HCAISEFeb 9, 2024

Exploring Interaction Patterns for Debugging: Enhancing Conversational Capabilities of AI-assistants

Microsoft
arXiv:2402.06229v112 citationsh-index: 65
Originality Incremental advance
AI Analysis

This addresses the issue for programmers using AI-assistants in software development by improving conversational debugging capabilities, though it is incremental as it builds on existing interaction patterns.

The paper tackled the problem of LLMs in IDEs making implicit assumptions and giving inaccurate responses due to insufficient context, by designing Robin, an enhanced conversational AI-assistant for debugging, which resulted in lowered conversation barriers, effective fault localization, and a 5x improvement in bug resolution rates.

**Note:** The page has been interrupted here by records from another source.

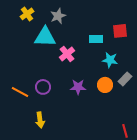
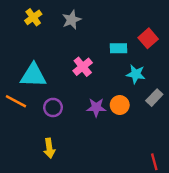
red square: (120, 31) -> (148, 38), turned -35
cyan triangle: (45, 37) -> (33, 75), moved
orange circle: (105, 85) -> (120, 105), moved
orange line: (20, 92) -> (16, 101), moved

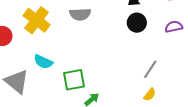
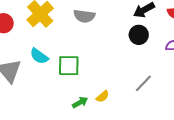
green square: (74, 80) -> (69, 66), moved
yellow semicircle: (150, 95) -> (103, 96), moved

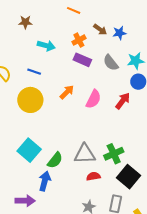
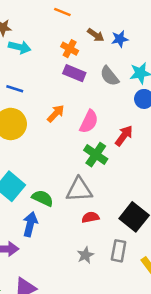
orange cross: (79, 40) -> (70, 49), turned -32
cyan arrow: (46, 46) -> (20, 47), moved
red arrow: (123, 101) -> (124, 136), moved
green cross: (114, 154) -> (96, 155), moved, turned -30
green semicircle: (55, 160) -> (43, 198), turned -102

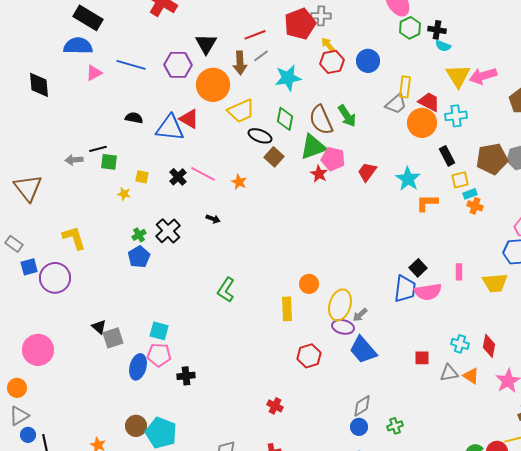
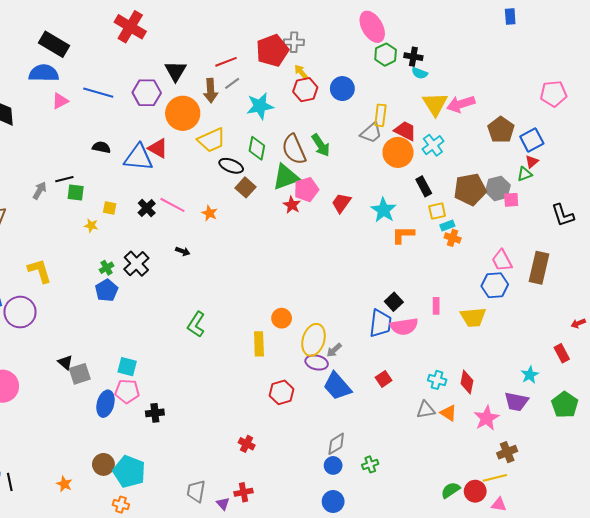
cyan cross: (456, 116) -> (433, 145), turned -30
pink pentagon: (333, 159) -> (306, 189), turned -30
gray arrow: (74, 160) -> (40, 191), turned 126
red square: (422, 358) -> (384, 379), moved, turned -35

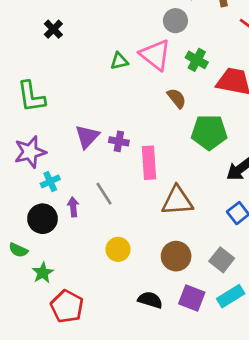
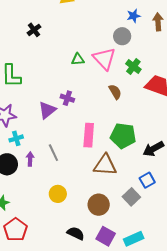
green pentagon: (209, 132) -> (123, 136), moved
purple cross: (119, 141) -> (67, 98), moved
gray square: (222, 260) -> (131, 197), moved

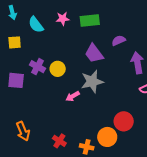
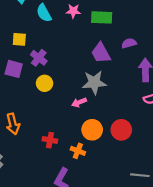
yellow square: (15, 42) -> (19, 39), moved
yellow circle: (58, 69) -> (45, 83), moved
pink arrow: (73, 96) -> (79, 102), moved
orange circle: (107, 137) -> (92, 130), moved
red cross: (59, 141) -> (50, 140), turned -32

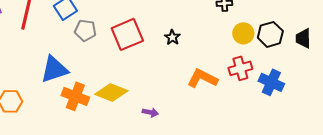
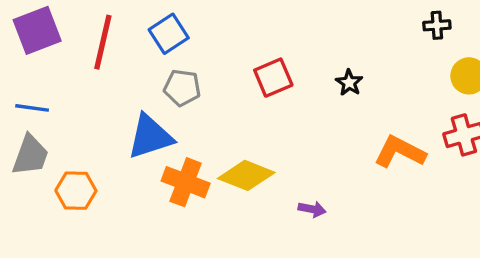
gray pentagon: (85, 30) -> (182, 88), moved
red square: (127, 34) -> (273, 78), size x0.7

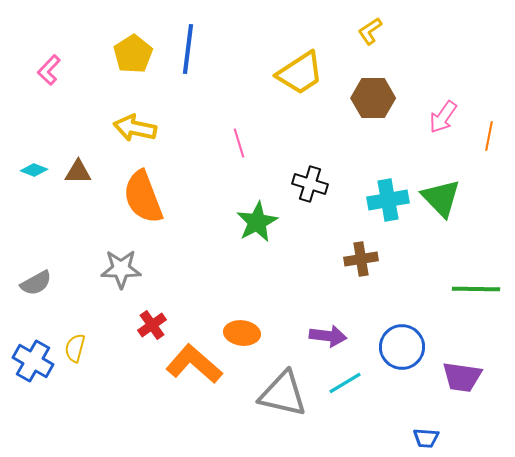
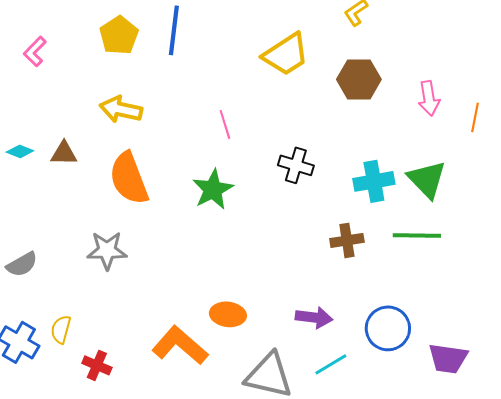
pink arrow: (443, 117) -> (429, 98), turned -44
green star: (257, 222) -> (213, 189), moved
green line: (476, 289) -> (417, 235), moved
red cross: (152, 325) -> (97, 365), moved, turned -32

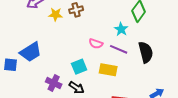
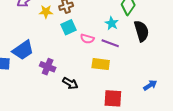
black semicircle: (146, 52) -> (141, 31), moved
cyan square: (79, 67) -> (69, 27), moved
purple cross: (54, 83) -> (48, 67), moved

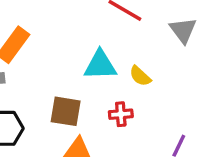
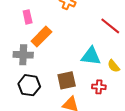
brown square: (66, 111) -> (67, 80), turned -30

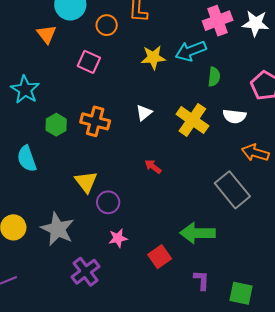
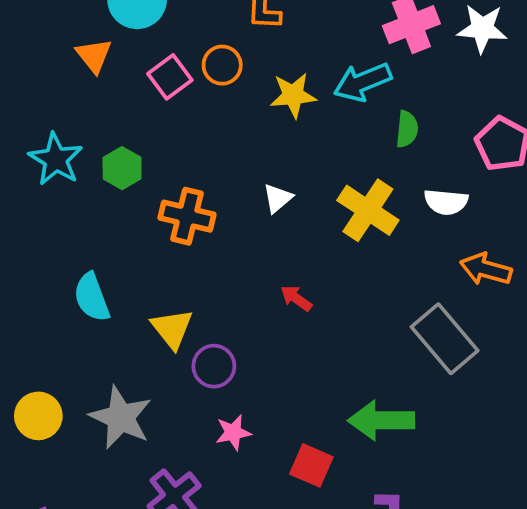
orange circle: (107, 25) -> (222, 65), moved
pink square: (89, 62) -> (170, 77), moved, turned 30
green hexagon: (56, 125) -> (122, 168), moved
cyan semicircle: (27, 159) -> (92, 297), moved
red square: (160, 257) -> (311, 465), turned -30

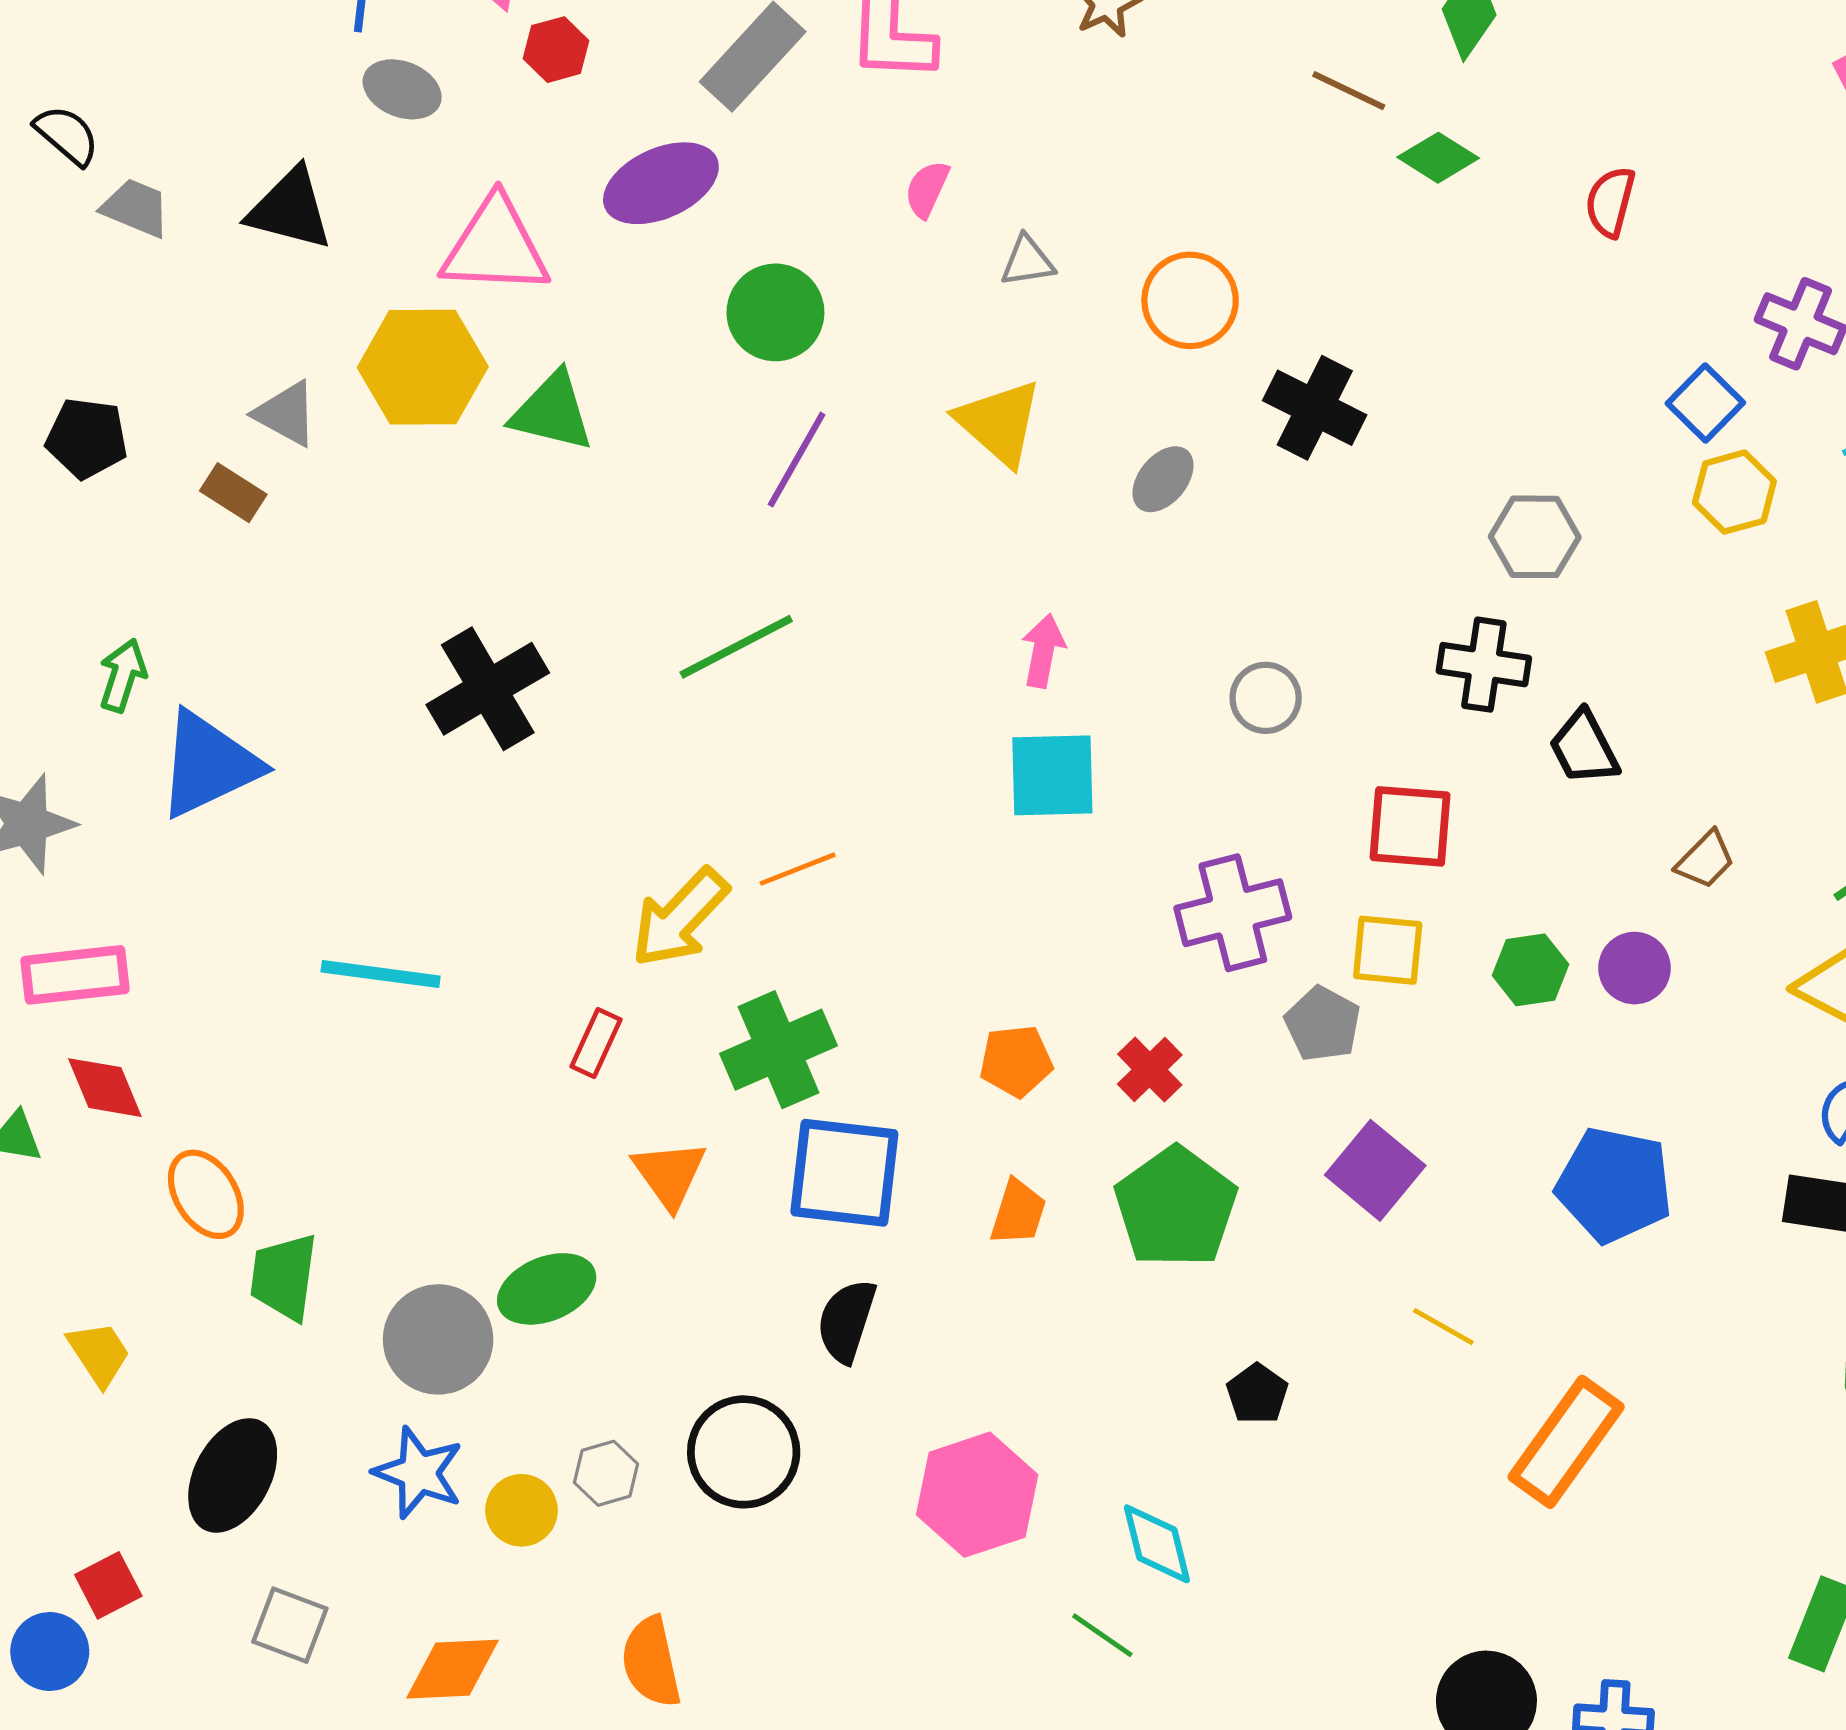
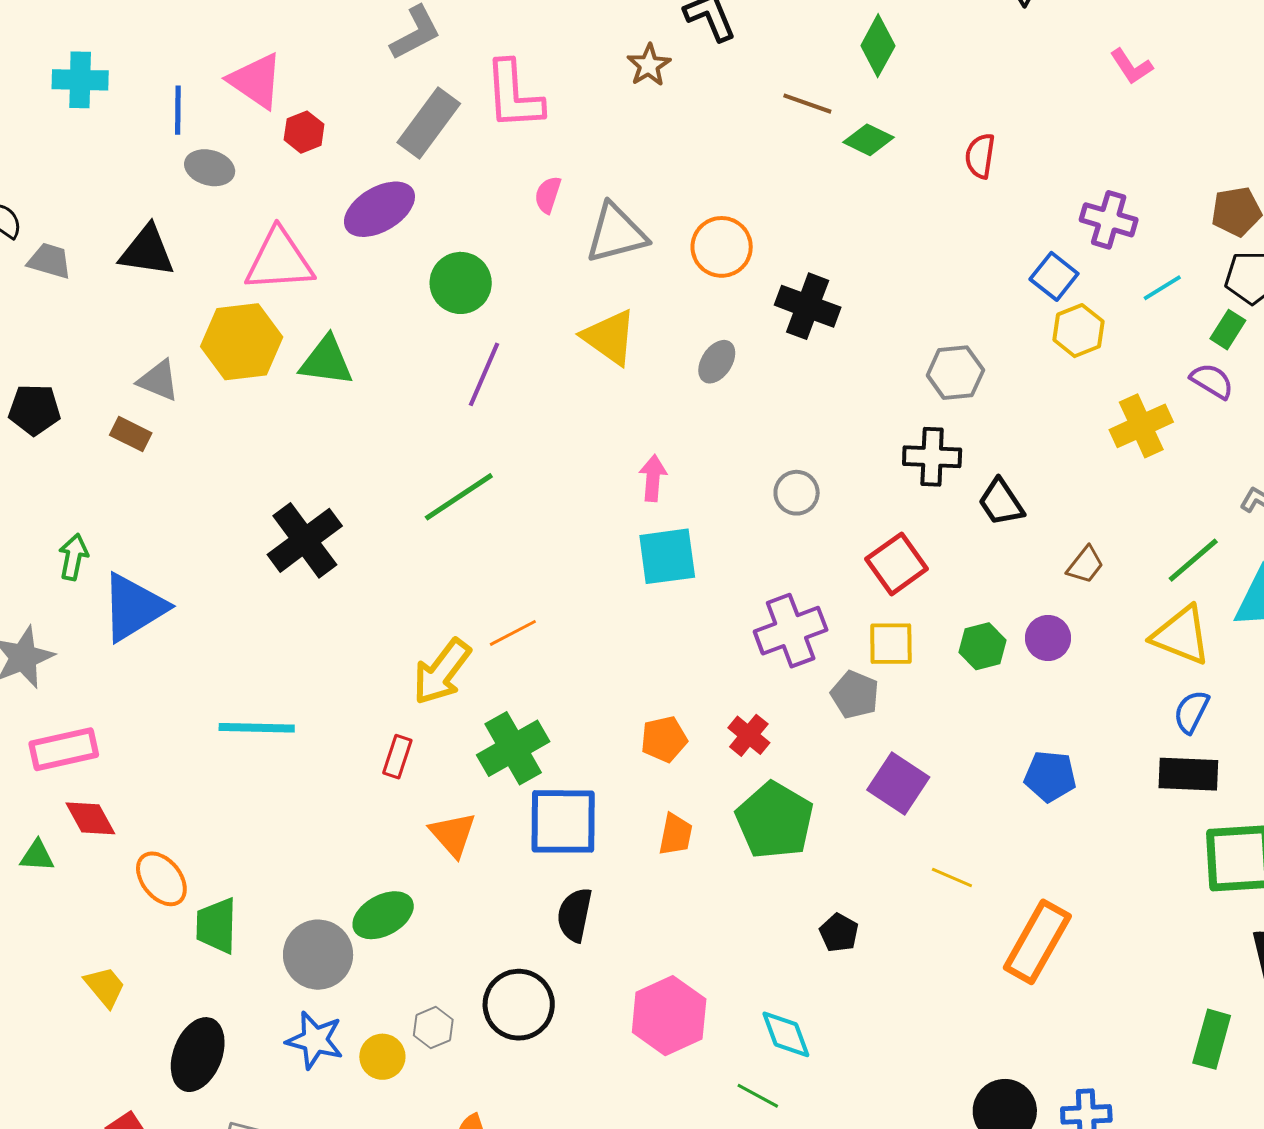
gray triangle: (1027, 261) -> (616, 233), size x1.8
red square: (1410, 826) -> (897, 564), turned -34
blue pentagon: (1614, 1185) -> (1050, 776), size x0.7

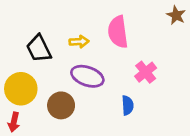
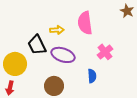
black trapezoid: (39, 49) -> (37, 45), moved
brown circle: (61, 105) -> (54, 86), moved

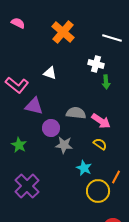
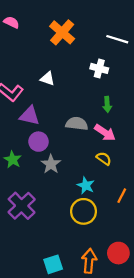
green arrow: (106, 82) -> (107, 104), moved
purple circle: (51, 128) -> (38, 142), moved
gray star: (64, 145) -> (51, 164), moved, turned 30
yellow circle: (98, 191) -> (84, 211), moved

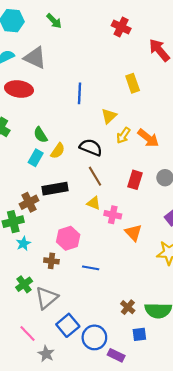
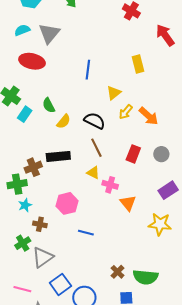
gray triangle: (35, 58) -> (49, 33), turned 40
cyan rectangle: (36, 158) -> (25, 114), moved
brown cross: (51, 261) -> (40, 224), moved
pink line: (27, 334) -> (22, 289), turned -36

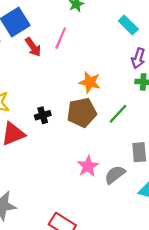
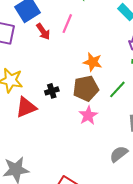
pink star: (88, 166) -> (88, 115), moved
gray semicircle: (115, 175) -> (119, 154), moved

The widespread availability of Large Language Models (LLMs) within Integrated Development Environments (IDEs) has led to their speedy adoption. Conversational interactions with LLMs enable programmers to obtain natural language explanations for various software development tasks. However, LLMs often leap to action without sufficient context, giving rise to implicit assumptions and inaccurate responses. Conversations between developers and LLMs are primarily structured as question-answer pairs, where the developer is responsible for asking the the right questions and sustaining conversations across multiple turns. In this paper, we draw inspiration from interaction patterns and conversation analysis -- to design Robin, an enhanced conversational AI-assistant for debugging. Through a within-subjects user study with 12 industry professionals, we find that equipping the LLM to -- (1) leverage the insert expansion interaction pattern, (2) facilitate turn-taking, and (3) utilize debugging workflows -- leads to lowered conversation barriers, effective fault localization, and 5x improvement in bug resolution rates.